DataLad-remake (re)computes in three stages:

  • Provisioning: creates a temporary, partial copy of the dataset (worktree) to provide an isolated environment. Uses git-worktree (unless on Windows, where it clones the dataset instead). Checks out the given commit, if specified. Gets all input files in the worktree. Installs subdatasets as needed.

  • Execution: runs the computation in the provisioned worktree. Before running, gets and unlocks outputs which are already available; installs subdatasets as needed.

  • Collection: copies the output files from the provisioned worktree into the dataset (main worktree). Ensures that subdatasets which may receive outputs are installed before copying, and saves recursively afterwards.

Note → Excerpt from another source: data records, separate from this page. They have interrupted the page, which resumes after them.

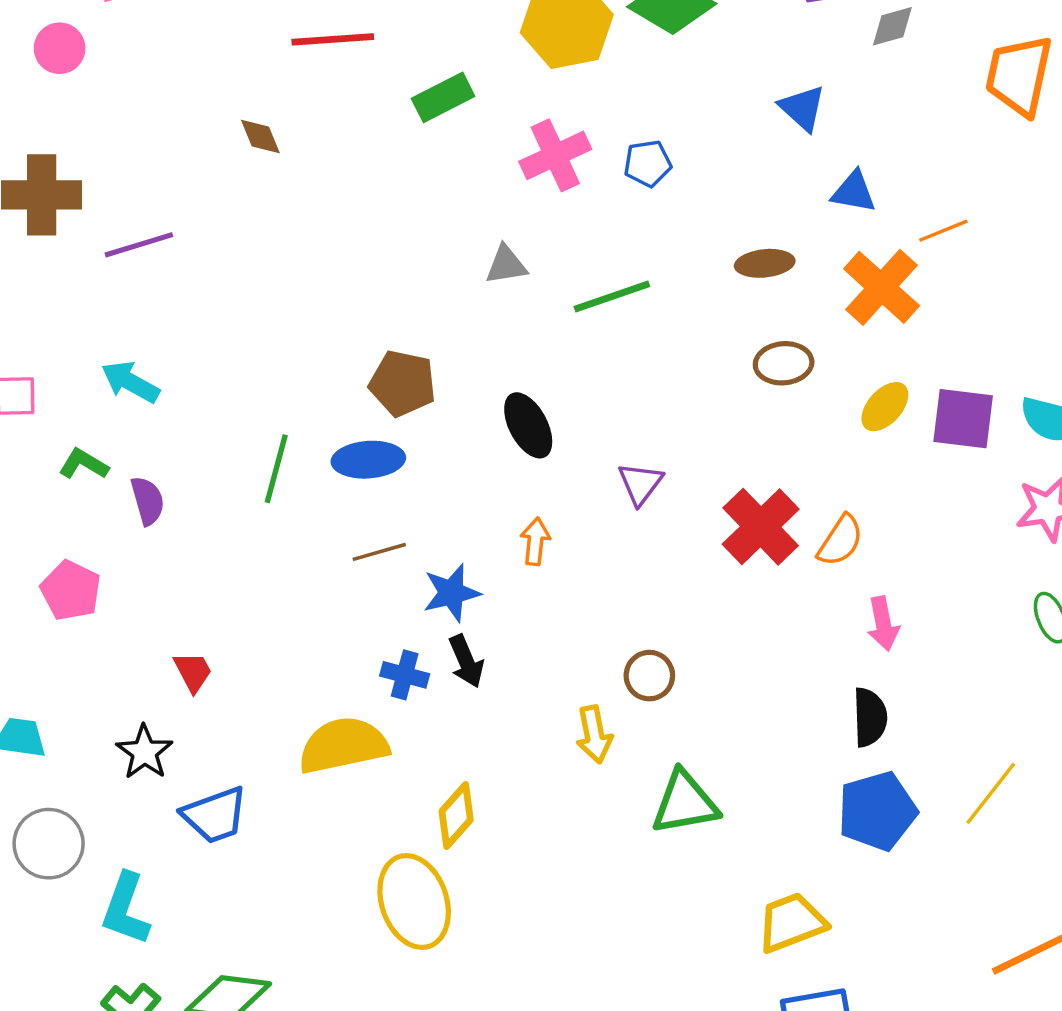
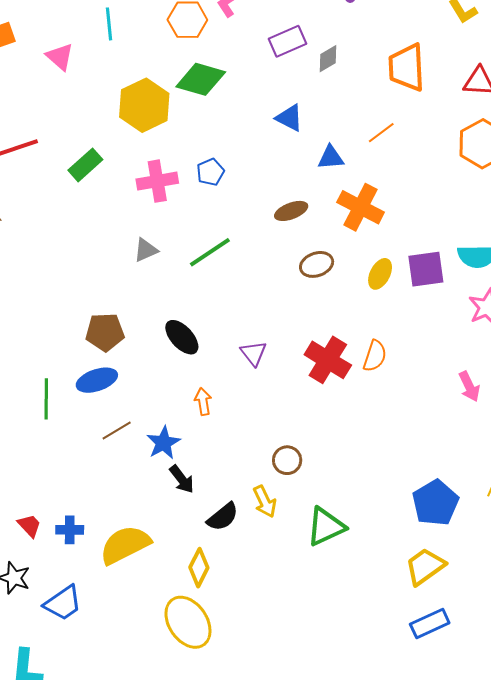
pink cross: (555, 155) -> (157, 181), turned 30
orange line: (943, 231) -> (381, 133), moved
pink arrow: (883, 624) -> (469, 386), moved
blue cross: (405, 675) -> (70, 530), moved
black semicircle: (870, 717) -> (223, 517), moved, turned 68
yellow trapezoid: (792, 922) -> (425, 566), moved

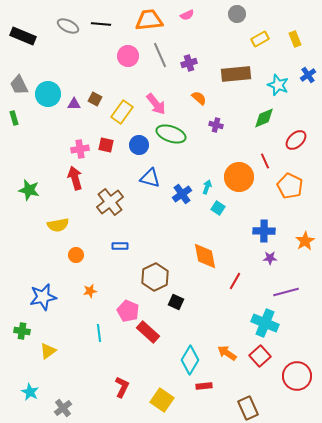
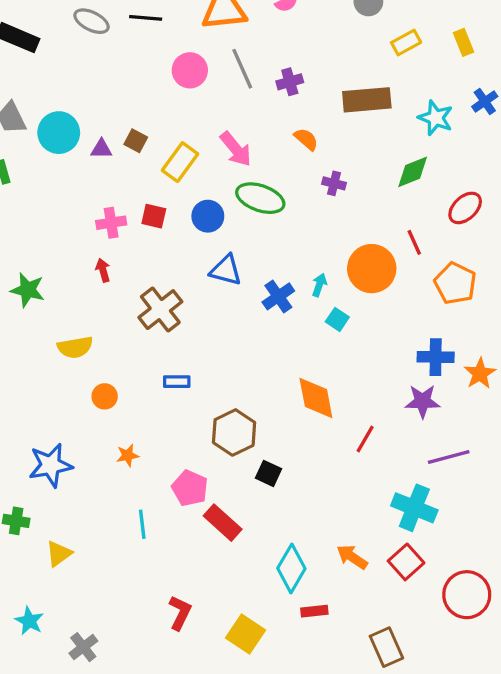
red arrow: (75, 178) -> (103, 270), size x0.6
blue cross: (264, 231) -> (436, 357), moved
purple star: (270, 258) -> (423, 401), size x1.5

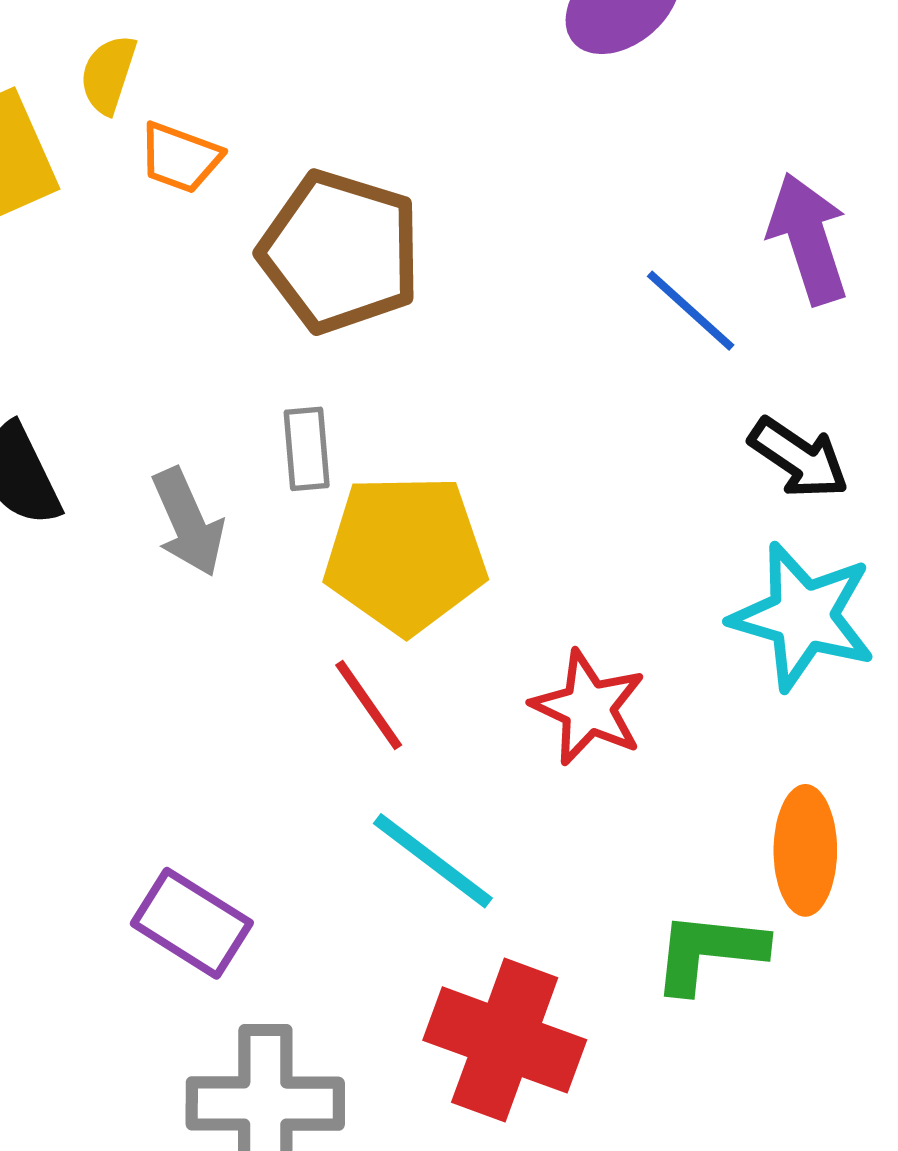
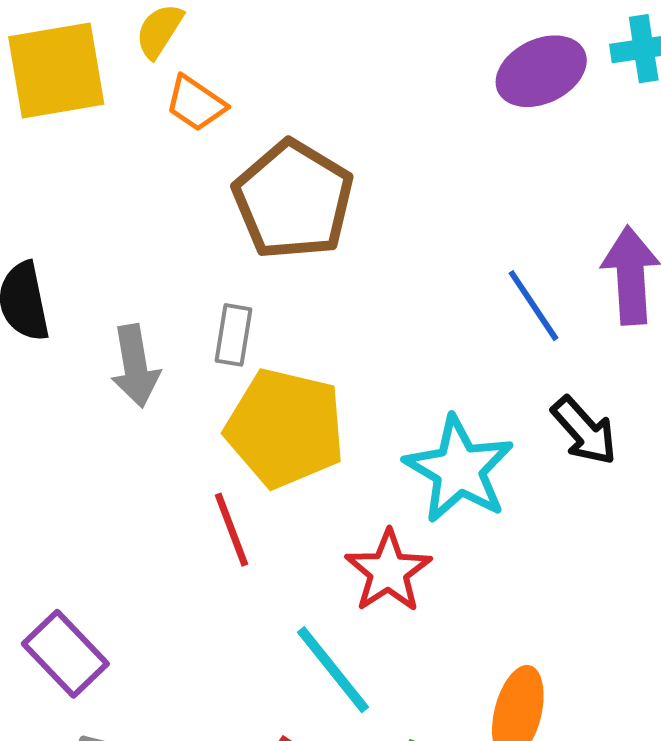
cyan star: (803, 616) -> (459, 469), moved
cyan line: (433, 861) -> (333, 670), moved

Note: when a file is recomputed during datalad get, remake uses the commit originally recorded by datalad make to provide the worktree. This means that recompute will use the same versions of the input files as the original computation, even if the files got changed in the meantime.

Recomputing during datalad get assumes that the process is reproducible (bit-by-bit) and will error if the file checksum is different.

Because provisioning involves git worktree or clone, all Git-tracked files are automatically available in the provisioned worktree. Annexed files have to be declared as inputs, if they are to be provisioned.

Storing compute instructions

DataLad-remake stores compute instructions (command template, data dependencies, etc.) in text files committed to the dataset. These files are in the same branch as the (re)computed files. By default, DataLad remake expects commits adding compute instructions to be signed. For more details, see Files and Trusted execution.

DataLad-remake also uses git annex addurl to associate datalad-remake:// URLs with computed files in order to link them to the compute instructions. This URLs are handled by the remake special remote. They contain: label of the compute template, Git commit which added the compute specification, and the name (hash) of the compute specification file.

Prospective execution

By default, datalad make runs a computation, stores the compute specification, and associates it with the output files. However, it is also possible to skip computation, and only register compute instructions for future use by datalad get (for example, for files already computed via different means). This behavior can be chosen using the --prospective-execution flag.